Mas a palavra braços continuou a aparecer e cada vez dizia uma coisa diferente, como a palavra moinho, a água que passava por baixo dela era já outra como outro tu e eu. A palavra braços, a palavra moinho e a palavra sol querem sempre dizer uma coisa nova a cada nomeação, porque o ar que respiras é já outro e passou por tanta gente e passou por tanta vida e o mundo todo rodou desde a última nomeação; é possível que desde a última vez que tenhas usado a palavra moinho, ou a palavra braços ou a palavra sol, o mundo se tenha transformado numa estrela, é possível ainda assim que todos os caminhos sejam novos e sejam um só e que todo o amor está a começar agora como uma oração que só aceita o presente.
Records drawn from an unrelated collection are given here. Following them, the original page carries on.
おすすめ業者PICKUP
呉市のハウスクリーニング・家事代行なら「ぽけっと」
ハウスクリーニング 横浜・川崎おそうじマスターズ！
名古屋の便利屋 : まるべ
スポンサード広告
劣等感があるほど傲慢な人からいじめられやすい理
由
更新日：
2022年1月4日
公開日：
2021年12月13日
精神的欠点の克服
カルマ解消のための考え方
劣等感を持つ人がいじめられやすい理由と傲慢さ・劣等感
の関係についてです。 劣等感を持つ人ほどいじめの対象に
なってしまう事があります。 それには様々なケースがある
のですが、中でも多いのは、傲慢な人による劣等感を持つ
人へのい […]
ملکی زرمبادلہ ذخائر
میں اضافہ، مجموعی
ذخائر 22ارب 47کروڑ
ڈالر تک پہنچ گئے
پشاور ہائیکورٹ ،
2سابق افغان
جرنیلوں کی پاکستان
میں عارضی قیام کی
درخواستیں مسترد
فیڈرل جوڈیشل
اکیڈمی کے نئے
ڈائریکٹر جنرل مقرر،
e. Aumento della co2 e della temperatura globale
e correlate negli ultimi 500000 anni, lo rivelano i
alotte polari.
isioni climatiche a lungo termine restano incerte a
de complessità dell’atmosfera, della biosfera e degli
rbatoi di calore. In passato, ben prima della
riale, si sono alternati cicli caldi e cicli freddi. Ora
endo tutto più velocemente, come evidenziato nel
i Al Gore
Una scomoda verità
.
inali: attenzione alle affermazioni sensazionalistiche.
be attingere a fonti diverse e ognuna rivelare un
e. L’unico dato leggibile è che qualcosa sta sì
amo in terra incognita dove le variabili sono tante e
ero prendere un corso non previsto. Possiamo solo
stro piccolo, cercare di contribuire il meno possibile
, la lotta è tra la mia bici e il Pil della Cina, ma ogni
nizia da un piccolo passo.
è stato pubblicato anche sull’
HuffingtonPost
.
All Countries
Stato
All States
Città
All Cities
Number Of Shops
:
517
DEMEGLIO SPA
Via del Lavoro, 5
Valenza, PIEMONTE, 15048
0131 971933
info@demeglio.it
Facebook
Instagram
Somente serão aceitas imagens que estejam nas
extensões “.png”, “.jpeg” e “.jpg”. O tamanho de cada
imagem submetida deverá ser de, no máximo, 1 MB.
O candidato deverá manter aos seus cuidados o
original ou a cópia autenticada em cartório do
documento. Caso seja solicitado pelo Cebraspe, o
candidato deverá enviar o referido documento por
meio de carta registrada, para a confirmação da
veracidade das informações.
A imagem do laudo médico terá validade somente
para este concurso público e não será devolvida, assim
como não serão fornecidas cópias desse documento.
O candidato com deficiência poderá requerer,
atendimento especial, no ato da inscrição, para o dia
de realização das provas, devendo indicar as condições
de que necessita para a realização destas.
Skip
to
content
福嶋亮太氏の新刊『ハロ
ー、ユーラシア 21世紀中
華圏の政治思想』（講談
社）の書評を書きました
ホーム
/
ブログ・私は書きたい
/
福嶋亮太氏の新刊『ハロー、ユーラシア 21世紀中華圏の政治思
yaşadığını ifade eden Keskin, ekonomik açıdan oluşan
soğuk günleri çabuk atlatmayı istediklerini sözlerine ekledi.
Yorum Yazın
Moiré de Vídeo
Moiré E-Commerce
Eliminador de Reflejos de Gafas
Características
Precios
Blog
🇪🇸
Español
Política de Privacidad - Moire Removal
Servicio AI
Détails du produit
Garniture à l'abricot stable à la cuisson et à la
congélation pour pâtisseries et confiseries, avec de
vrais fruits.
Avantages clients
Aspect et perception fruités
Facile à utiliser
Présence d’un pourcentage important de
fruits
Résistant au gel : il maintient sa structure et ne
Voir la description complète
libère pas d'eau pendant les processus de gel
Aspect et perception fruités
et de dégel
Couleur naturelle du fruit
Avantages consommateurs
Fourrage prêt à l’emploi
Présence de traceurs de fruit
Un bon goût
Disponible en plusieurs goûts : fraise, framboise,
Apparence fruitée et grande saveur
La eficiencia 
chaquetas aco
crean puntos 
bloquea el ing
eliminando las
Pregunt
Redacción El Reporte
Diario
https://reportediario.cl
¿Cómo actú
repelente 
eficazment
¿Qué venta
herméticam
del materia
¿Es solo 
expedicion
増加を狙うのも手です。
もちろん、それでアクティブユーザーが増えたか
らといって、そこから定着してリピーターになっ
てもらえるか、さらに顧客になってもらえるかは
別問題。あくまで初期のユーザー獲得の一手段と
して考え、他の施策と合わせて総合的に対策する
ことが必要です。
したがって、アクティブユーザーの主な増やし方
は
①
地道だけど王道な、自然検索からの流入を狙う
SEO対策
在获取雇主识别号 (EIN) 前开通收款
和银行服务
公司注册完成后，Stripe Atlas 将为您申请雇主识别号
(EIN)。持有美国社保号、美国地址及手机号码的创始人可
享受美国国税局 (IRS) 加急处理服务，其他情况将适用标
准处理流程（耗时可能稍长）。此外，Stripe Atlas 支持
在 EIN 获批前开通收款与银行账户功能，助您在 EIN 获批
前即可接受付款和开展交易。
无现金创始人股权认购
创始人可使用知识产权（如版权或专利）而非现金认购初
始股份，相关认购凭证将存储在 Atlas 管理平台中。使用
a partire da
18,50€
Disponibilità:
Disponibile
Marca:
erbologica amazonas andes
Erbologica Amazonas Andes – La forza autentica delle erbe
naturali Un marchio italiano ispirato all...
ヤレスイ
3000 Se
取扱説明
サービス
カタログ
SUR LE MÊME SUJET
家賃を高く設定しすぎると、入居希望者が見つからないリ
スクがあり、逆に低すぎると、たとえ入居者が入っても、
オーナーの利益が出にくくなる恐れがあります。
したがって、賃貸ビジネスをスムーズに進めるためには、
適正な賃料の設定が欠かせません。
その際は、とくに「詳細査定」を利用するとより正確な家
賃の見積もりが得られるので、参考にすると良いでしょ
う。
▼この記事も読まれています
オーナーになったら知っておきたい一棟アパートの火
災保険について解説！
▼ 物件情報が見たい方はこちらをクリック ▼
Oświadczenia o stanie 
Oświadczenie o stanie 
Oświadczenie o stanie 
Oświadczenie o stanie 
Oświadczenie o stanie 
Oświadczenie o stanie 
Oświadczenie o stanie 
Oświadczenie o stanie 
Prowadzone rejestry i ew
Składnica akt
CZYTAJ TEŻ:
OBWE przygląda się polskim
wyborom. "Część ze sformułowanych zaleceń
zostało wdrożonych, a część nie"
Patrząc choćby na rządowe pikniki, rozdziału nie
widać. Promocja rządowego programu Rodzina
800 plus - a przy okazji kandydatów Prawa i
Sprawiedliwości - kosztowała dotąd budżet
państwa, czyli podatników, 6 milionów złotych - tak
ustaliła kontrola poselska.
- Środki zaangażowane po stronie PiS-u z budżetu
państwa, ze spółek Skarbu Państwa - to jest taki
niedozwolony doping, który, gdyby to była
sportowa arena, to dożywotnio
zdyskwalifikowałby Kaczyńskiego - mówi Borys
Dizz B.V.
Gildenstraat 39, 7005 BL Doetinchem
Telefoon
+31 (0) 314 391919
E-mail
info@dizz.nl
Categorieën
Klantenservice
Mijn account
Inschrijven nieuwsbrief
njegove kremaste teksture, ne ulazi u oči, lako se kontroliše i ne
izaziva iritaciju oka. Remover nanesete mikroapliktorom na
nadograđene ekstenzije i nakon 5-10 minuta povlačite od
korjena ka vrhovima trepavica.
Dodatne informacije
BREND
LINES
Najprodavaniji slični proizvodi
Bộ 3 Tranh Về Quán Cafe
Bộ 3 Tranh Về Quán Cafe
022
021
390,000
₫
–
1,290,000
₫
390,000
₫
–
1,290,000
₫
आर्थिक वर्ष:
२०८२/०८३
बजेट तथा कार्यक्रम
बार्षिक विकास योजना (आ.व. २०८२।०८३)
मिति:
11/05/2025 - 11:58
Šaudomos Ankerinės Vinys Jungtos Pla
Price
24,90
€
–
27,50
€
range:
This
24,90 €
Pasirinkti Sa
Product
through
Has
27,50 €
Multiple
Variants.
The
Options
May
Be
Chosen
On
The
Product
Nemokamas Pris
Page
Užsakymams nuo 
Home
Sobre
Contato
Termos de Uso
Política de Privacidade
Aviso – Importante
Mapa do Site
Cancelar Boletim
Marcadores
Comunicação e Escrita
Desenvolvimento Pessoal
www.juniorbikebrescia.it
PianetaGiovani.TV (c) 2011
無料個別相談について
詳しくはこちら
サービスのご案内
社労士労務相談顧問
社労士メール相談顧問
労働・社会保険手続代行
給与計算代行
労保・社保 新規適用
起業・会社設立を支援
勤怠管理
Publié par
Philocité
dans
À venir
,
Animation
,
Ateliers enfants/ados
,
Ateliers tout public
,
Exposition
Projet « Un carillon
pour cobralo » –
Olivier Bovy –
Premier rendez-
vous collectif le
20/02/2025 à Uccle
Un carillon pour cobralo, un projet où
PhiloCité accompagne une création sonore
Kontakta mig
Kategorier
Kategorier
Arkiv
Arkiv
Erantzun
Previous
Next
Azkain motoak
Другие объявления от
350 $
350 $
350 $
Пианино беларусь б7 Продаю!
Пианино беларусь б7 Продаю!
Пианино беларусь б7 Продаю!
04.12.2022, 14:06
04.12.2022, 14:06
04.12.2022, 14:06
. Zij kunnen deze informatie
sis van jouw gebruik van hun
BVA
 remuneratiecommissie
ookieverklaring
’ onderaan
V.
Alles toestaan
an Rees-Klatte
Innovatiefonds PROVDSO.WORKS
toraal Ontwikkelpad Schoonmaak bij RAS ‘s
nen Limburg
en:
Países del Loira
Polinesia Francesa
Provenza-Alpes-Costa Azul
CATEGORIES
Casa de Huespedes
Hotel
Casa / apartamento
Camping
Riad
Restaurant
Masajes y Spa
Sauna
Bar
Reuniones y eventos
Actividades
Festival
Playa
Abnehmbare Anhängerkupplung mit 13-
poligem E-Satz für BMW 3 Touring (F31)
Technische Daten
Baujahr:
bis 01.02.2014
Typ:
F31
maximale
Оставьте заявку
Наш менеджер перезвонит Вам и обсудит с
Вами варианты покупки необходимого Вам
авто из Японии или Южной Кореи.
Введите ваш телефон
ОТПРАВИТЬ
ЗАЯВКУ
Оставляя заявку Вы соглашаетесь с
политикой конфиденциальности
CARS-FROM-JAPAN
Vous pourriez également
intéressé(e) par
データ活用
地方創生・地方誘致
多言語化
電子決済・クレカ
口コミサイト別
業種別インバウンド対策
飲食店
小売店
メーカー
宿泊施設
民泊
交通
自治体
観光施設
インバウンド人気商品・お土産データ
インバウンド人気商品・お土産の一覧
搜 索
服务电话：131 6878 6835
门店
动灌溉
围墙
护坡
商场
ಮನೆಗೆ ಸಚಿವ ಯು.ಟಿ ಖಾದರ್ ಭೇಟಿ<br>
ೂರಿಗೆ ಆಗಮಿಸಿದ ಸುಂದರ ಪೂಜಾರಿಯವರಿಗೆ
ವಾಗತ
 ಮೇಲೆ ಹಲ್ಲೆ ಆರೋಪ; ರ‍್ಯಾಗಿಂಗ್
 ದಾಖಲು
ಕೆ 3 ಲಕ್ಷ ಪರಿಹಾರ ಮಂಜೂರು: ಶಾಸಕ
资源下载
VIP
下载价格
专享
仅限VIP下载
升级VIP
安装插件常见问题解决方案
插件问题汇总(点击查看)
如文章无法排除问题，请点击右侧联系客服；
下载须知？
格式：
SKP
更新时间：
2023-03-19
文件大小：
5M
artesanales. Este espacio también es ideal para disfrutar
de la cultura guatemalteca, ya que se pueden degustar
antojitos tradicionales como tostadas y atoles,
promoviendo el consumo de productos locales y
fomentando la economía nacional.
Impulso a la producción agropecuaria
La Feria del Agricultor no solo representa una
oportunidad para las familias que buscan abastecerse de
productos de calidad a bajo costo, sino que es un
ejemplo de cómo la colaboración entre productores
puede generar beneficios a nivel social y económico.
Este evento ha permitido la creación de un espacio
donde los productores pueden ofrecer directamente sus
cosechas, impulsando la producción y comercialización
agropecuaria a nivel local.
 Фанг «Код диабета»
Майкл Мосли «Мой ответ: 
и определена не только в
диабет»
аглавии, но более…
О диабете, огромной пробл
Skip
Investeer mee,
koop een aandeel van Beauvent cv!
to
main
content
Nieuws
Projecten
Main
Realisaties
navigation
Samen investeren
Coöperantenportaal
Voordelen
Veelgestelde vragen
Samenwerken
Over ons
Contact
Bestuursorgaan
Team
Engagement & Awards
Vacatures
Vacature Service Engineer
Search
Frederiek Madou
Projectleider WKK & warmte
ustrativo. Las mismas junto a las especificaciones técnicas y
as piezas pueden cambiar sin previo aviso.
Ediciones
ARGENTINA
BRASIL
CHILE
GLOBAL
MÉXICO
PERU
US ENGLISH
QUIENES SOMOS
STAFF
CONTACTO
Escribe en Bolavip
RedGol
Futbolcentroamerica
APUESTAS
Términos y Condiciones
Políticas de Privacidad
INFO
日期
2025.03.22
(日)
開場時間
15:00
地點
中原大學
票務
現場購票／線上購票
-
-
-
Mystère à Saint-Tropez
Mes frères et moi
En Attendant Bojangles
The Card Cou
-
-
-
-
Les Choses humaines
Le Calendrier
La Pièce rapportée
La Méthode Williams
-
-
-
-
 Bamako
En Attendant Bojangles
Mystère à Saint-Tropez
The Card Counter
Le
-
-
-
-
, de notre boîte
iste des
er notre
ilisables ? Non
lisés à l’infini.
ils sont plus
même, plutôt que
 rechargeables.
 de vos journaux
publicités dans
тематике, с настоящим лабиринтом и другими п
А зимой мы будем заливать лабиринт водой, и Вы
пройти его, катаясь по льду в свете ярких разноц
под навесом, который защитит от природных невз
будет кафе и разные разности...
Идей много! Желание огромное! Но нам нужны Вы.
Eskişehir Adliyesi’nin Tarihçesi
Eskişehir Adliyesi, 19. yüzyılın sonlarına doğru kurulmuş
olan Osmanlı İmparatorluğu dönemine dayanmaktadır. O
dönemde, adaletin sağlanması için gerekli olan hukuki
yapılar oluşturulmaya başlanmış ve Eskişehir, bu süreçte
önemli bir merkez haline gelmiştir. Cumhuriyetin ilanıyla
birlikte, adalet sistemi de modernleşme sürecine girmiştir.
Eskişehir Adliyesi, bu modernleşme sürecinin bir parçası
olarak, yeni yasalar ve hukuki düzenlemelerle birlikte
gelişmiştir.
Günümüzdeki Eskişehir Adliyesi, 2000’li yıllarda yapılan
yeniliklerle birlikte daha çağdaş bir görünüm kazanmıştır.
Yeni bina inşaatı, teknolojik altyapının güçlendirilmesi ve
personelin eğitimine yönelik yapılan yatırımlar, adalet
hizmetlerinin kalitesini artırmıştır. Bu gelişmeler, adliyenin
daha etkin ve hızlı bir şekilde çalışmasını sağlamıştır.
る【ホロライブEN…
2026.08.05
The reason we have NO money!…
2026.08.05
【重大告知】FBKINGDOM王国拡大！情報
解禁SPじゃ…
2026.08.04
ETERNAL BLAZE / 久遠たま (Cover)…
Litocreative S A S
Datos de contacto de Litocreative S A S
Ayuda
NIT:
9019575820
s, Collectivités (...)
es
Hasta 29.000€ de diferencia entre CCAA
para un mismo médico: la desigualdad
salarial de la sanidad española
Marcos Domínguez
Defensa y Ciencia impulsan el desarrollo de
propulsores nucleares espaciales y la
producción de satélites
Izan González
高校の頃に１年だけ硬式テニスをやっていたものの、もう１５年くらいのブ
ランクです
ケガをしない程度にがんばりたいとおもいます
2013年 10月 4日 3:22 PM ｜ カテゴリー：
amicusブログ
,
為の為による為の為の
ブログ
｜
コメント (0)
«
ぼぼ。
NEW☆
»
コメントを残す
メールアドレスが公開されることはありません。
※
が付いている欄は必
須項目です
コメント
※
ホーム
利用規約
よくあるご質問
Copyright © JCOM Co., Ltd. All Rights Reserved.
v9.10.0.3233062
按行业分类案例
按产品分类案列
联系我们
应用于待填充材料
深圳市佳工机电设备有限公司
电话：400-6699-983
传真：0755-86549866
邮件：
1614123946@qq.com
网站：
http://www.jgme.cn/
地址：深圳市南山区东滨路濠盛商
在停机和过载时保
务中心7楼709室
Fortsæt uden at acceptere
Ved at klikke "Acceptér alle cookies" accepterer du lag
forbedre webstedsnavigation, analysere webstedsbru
Porque o amor todo está a começar agora como um sumo de cerejas que envelhece ao lado de uma janela o amor todo está a começar agora e há uma felicidade nuclear nisso, como o leite, a noite, as portas, a morte, a esperança, o amor não tem fim e talvez seja apenas isso que a palavra moinho e a palavra braços e a palavra sol querem dizer como todas as palavras e todas as danças e todas as febres e todas as mãos, as palavras não deixam nunca de girar, todo o caminho e toda a luz e toda a vida, e a luz que nos trazem é sempre nova como nova deve ser toda a vida a cada segundo que passa, porque nasceste para viver com toda a luz e com toda a vida e com todo o amor que nasce no centro do sol –
Nada será como antes.
Nuno Brito nasceu no Porto em 1981. É Professor Visitante no Departamento de Línguas e Culturas Românicas da Universidade de Buffalo em Nova York e autor dos livros: Delírio Húngaro (2009), Antologia (2011), Crème de la Crème (2011), Duplo-Poço (2012), As abelhas produzem sol (2015), Estação de serviço em Mercúrio (2015), O Desenhador de Sóis (2017), Ode menina (2021) e Escrever um Poema sobre a Liberdade e vê-lo arder (2022).